I think I then dropped off to sleep. When I opened my eyes it seemed like hours had gone by, but in fact it was only a few minutes. And there it was, that hysterical knocking. This time the man was calling out her name as well.

"Maya! Maya...!"

That was too much. I worried that the neighbors might wake up and wonder what the hell was going on. And so, for the second time, I dragged myself out of bed, even as Maya slept on. She was such a heavy sleeper that even after she awoke she was non compos mentis for a good fifteen minutes.

I went out to the balcony to find him still below and pounding the door as if ready to knock it down.

"Maya! What are you doing in there? Maya!"

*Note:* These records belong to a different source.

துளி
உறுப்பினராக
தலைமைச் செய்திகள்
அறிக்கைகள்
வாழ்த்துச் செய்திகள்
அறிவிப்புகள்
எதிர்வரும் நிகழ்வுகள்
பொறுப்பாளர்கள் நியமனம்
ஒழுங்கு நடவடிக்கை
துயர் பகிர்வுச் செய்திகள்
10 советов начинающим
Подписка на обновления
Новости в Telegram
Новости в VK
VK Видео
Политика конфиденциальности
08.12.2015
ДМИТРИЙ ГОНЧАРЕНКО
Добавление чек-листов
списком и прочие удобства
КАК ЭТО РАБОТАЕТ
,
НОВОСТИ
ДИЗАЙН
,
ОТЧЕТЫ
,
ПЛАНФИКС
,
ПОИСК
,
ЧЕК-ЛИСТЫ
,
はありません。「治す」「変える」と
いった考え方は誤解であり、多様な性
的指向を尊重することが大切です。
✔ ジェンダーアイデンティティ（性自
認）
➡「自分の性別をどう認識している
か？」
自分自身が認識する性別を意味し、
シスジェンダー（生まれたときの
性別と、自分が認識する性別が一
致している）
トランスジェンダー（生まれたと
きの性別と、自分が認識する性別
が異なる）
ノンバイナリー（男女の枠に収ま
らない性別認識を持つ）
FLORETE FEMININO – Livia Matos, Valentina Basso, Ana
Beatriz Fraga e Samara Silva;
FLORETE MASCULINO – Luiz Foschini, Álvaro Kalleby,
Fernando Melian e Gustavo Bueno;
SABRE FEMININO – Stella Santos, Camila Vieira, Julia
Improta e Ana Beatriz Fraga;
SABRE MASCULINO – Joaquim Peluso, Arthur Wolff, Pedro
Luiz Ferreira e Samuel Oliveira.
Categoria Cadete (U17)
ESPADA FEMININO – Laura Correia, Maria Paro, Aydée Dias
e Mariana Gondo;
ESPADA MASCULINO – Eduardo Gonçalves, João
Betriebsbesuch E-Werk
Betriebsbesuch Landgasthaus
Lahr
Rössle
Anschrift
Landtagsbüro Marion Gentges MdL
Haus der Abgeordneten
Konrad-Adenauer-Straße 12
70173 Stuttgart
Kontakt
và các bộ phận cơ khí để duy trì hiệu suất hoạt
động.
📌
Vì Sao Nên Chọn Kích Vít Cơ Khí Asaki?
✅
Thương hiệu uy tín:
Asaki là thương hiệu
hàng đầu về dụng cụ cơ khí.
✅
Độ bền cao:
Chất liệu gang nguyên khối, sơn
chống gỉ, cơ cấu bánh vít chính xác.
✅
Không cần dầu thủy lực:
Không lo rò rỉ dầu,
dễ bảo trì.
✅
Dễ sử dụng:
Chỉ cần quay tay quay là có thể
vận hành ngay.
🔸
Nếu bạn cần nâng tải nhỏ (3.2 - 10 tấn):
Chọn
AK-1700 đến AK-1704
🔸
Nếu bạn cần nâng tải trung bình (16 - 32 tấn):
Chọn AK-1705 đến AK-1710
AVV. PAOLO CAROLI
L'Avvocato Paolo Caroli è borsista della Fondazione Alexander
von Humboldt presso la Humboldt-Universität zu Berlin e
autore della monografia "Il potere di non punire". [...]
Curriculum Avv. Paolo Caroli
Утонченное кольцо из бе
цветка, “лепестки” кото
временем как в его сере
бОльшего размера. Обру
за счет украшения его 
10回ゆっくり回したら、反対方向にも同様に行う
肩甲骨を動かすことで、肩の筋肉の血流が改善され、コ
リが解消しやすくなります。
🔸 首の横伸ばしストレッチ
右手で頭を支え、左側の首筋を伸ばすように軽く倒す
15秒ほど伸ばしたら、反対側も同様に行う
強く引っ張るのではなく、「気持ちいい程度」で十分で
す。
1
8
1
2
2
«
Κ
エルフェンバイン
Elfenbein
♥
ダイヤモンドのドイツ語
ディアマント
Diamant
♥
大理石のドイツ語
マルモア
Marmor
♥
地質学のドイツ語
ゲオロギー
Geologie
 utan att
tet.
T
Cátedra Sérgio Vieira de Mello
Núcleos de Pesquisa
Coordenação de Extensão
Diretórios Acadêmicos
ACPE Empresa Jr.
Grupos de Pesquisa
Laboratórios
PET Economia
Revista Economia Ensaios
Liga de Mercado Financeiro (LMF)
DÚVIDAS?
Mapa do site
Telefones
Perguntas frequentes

Almost without thinking about it, I suddenly grabbed a vase, the heaviest one in the room, and pitched it over the rail. The vase fell right on the bastard's head but I was so mad I didn't care.

Nor did I wait around to see the result. All I needed to know was that he wasn't going to knock on my door and go on shouting "Maya, Maya, Maya!" anymore.

The only thing I could hear now was the low rumble of traffic on the highway. It was still dark and quite humid.

Maya soundly slept on. "Maya...." I called her name gently but got no response. I touched her lips with my finger. She sighed softly but didn't awake. I couldn't resist a smile, for the simple pleasures of a dark room and the comforting ticking of the clock.

For some time I sat on the side of the bed, smiling, before I lay down and fell asleep once more.

When I next awoke Maya was staring at me, straight in the face.

"My God!" she exclaimed. "I had this real scary dream that last night this guy was knocking on the door and you dropped a vase on his head! God, it was weird!"

I said nothing. It was what I had suspected all along.